### Brief
Using the data below, return word for word every line from the one holding "Currant berries" down to the one holding "Packers Movers in MG Road". Leave pictures out.

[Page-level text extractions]

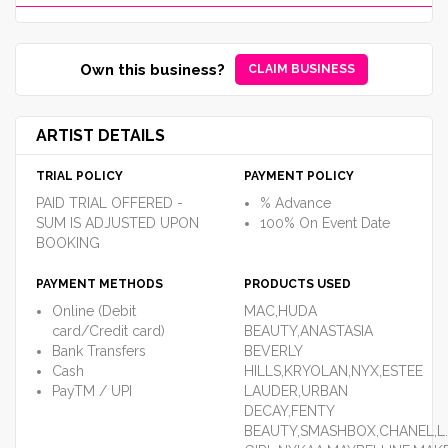
Own this business?
CLAIM BUSINESS
ARTIST DETAILS
TRIAL POLICY
PAYMENT POLICY
PAID TRIAL OFFERED -
% Advance
SUM IS ADJUSTED UPON
100% On Event Date
BOOKING
PAYMENT METHODS
PRODUCTS USED
Online (Debit
MAC,HUDA
card/Credit card)
BEAUTY,ANASTASIA
Bank Transfers
BEVERLY
Cash
HILLS,KRYOLAN,NYX,ESTEE
PayTM / UPI
LAUDER,URBAN
DECAY,FENTY
BEAUTY,SMASHBOX,CHANEL,L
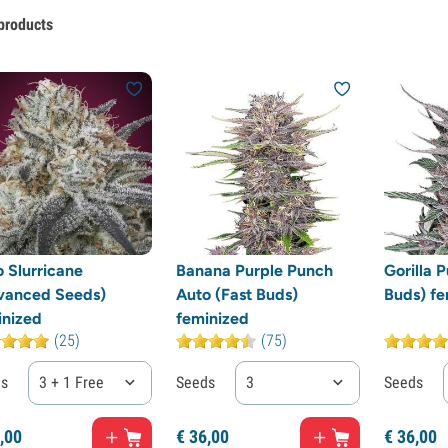
products
 Slurricane
Banana Purple Punch
Gorilla 
vanced Seeds)
Auto (Fast Buds)
Buds) fe
inized
feminized
(25)
(75)
ds
3 + 1 Free
Seeds
3
Seeds
,
00
€
36,
00
€
36,
00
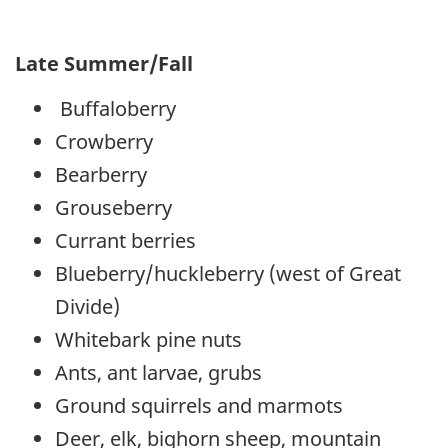
Late Summer/Fall
Buffaloberry
Crowberry
Bearberry
Grouseberry
Currant berries
Blueberry/huckleberry (west of Great
Divide)
Whitebark pine nuts
Ants, ant larvae, grubs
Ground squirrels and marmots
Deer, elk, bighorn sheep, mountain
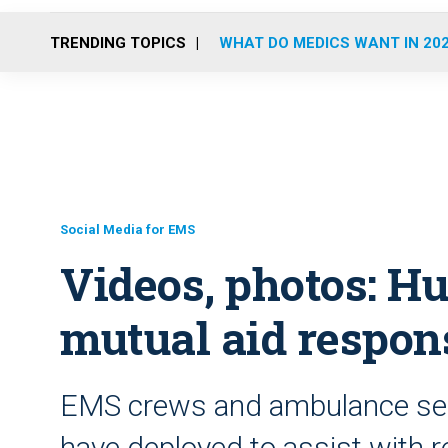
TRENDING TOPICS
WHAT DO MEDICS WANT IN 20
Social Media for EMS
Videos, photos: H
mutual aid respon
EMS crews and ambulance ser
have deployed to assist with r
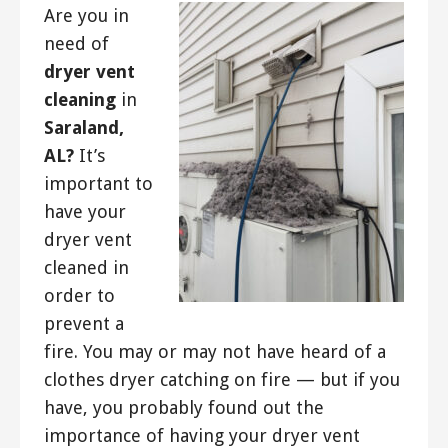
Are you in
need of
dryer vent
cleaning
in
Saraland,
AL?
It’s
important to
have your
dryer vent
cleaned in
order to
prevent a
fire. You may or may not have heard of a
clothes dryer catching on fire — but if you
have, you probably found out the
importance of having your dryer vent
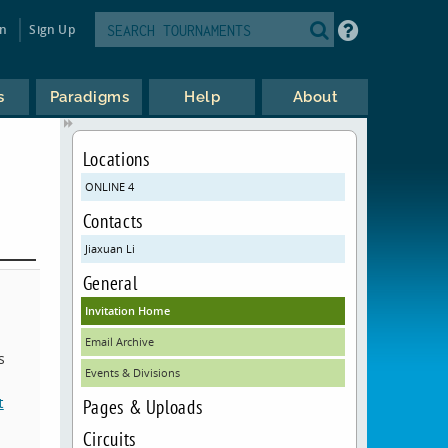
in
Sign Up
s
Paradigms
Help
About
Locations
ONLINE 4
Contacts
Jiaxuan Li
General
Invitation Home
Email Archive
s
Events & Divisions
t
Pages & Uploads
Circuits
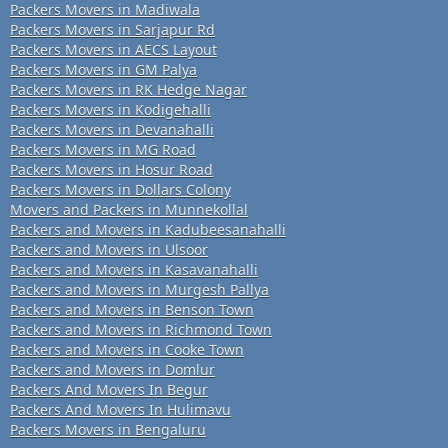
Packers Movers in Madiwala
Packers Movers in Sarjapur Rd
Packers Movers in AECS Layout
Packers Movers in GM Palya
Packers Movers in RK Hedge Nagar
Packers Movers in Kodigehalli
Packers Movers in Devanahalli
Packers Movers in MG Road
Packers Movers in Hosur Road
Packers Movers in Dollars Colony
Movers and Packers in Munnekollal
Packers and Movers in Kadubeesanahalli
Packers and Movers in Ulsoor
Packers and Movers in Kasavanahalli
Packers and Movers in Murgesh Pallya
Packers and Movers in Benson Town
Packers and Movers in Richmond Town
Packers and Movers in Cooke Town
Packers and Movers in Domlur
Packers And Movers In Begur
Packers And Movers In Hulimavu
Packers Movers in Bengaluru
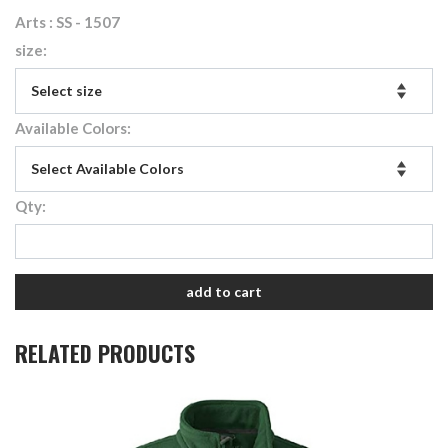
Arts : SS - 1507
size:
Available Colors:
Qty:
add to cart
RELATED PRODUCTS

### Finished exercise
Currant berries
Blueberry/huckleberry (west of Great
Divide)
Whitebark pine nuts
Ants, ant larvae, grubs
Ground squirrels and marmots
Deer, elk, bighorn sheep, mountain
TRENDING TOPICS
WHAT DO MEDICS WANT IN 20
Social Media for EMS
Videos, photos: H
mutual aid respon
EMS crews and ambulance ser
have deployed to assist with r
Are you in
need of
dryer vent
cleaning
in
Saraland,
AL?
It’s
important to
have your
dryer vent
cleaned in
order to
prevent a
fire. You may or may not have heard of a
clothes dryer catching on fire — but if you
have, you probably found out the
importance of having your dryer vent
in
Sign Up
s
Paradigms
Help
About
Locations
ONLINE 4
Contacts
Jiaxuan Li
General
Invitation Home
Email Archive
s
Events & Divisions
t
Pages & Uploads
Circuits
Packers Movers in Madiwala
Packers Movers in Sarjapur Rd
Packers Movers in AECS Layout
Packers Movers in GM Palya
Packers Movers in RK Hedge Nagar
Packers Movers in Kodigehalli
Packers Movers in Devanahalli
Packers Movers in MG Road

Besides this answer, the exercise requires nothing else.